Problem details:
From the entries, copy each line that includes "speaker".

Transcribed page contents
━━━━━━━━━━━━━━━━━━━━

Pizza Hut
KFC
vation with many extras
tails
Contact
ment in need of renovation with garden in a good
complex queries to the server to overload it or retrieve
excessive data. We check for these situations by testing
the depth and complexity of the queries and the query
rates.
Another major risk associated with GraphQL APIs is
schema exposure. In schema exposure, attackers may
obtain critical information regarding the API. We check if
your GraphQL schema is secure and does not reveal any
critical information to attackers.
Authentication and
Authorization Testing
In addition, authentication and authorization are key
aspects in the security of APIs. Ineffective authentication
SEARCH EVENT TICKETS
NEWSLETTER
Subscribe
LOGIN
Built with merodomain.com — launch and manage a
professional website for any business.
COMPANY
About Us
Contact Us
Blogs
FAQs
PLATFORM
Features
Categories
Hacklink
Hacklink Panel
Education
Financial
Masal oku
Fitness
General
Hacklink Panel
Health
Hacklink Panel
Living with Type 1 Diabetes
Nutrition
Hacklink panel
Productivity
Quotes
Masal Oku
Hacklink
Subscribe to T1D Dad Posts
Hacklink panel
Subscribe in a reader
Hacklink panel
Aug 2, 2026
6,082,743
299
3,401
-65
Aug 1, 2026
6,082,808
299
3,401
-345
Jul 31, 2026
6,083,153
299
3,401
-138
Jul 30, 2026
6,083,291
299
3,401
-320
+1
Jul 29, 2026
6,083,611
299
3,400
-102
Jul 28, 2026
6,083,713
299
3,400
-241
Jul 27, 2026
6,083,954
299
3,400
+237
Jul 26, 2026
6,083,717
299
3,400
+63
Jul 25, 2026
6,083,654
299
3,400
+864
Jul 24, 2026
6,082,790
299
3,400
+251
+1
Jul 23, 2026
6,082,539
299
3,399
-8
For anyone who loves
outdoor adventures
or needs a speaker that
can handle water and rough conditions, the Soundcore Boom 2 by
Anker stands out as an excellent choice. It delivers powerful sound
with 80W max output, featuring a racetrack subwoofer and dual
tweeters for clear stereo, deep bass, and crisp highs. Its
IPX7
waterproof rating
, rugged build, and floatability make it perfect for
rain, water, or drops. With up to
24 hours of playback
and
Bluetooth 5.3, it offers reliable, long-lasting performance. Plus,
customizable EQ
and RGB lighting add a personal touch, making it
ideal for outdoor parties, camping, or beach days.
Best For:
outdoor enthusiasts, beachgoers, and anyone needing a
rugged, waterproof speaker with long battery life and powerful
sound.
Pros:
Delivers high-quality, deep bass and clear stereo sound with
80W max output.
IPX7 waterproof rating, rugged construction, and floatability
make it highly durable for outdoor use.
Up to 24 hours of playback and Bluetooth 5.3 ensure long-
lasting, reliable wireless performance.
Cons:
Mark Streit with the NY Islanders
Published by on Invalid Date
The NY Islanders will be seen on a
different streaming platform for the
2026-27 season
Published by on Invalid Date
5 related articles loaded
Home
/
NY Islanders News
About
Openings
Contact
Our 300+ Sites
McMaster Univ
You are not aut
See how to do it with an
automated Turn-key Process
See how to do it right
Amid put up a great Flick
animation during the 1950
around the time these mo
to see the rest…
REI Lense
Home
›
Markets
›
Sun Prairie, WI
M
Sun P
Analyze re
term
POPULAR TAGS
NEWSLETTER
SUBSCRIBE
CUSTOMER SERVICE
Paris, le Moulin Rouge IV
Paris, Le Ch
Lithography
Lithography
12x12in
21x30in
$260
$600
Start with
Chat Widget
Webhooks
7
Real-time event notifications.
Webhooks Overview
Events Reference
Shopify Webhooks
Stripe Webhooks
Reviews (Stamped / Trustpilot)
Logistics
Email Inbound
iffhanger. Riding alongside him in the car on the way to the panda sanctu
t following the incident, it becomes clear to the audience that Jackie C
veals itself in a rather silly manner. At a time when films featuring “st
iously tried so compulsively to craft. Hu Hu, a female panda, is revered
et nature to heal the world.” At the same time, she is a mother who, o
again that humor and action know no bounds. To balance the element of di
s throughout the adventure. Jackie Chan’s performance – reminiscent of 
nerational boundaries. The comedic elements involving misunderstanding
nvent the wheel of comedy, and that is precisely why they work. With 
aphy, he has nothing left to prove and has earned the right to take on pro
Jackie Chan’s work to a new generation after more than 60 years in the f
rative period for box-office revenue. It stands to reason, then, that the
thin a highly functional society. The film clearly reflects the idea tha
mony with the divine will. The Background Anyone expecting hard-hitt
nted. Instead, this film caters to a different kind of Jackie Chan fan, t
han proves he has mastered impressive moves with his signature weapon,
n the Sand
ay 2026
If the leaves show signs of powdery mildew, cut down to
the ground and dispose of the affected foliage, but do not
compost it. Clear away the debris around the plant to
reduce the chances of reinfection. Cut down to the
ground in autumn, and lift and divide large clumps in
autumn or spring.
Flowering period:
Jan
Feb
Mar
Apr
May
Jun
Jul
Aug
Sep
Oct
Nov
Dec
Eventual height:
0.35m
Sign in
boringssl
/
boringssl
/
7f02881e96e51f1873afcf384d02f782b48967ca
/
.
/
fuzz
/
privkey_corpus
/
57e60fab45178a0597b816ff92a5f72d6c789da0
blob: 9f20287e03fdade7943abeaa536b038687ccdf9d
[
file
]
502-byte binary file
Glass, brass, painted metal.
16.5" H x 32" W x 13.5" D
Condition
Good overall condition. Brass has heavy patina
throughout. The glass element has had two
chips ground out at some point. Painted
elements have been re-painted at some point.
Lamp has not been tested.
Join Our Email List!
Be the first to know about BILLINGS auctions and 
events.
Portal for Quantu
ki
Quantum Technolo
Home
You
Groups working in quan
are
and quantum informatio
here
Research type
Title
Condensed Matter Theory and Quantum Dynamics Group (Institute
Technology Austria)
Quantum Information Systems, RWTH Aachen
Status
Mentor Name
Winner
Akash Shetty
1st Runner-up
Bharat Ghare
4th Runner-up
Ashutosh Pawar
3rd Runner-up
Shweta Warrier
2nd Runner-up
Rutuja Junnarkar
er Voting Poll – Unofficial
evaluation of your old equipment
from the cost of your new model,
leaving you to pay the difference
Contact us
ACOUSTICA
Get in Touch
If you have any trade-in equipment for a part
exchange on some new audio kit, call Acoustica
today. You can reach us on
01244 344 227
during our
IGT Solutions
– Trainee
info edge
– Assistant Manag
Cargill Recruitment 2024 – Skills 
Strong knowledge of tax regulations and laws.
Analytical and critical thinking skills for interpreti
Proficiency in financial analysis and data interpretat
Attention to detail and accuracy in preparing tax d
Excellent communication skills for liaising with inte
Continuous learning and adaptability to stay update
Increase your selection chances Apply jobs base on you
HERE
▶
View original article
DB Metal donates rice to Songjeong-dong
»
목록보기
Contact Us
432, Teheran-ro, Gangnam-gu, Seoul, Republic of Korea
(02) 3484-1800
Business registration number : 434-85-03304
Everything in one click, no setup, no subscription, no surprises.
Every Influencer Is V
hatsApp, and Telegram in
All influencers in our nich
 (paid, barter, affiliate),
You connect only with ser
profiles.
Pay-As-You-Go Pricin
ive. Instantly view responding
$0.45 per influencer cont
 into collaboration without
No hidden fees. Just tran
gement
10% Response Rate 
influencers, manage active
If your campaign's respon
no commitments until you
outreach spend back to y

━━━━━━━━━━━━━━━━━━━━

Solution to the problem:
or needs a speaker that
rugged, waterproof speaker with long battery life and powerful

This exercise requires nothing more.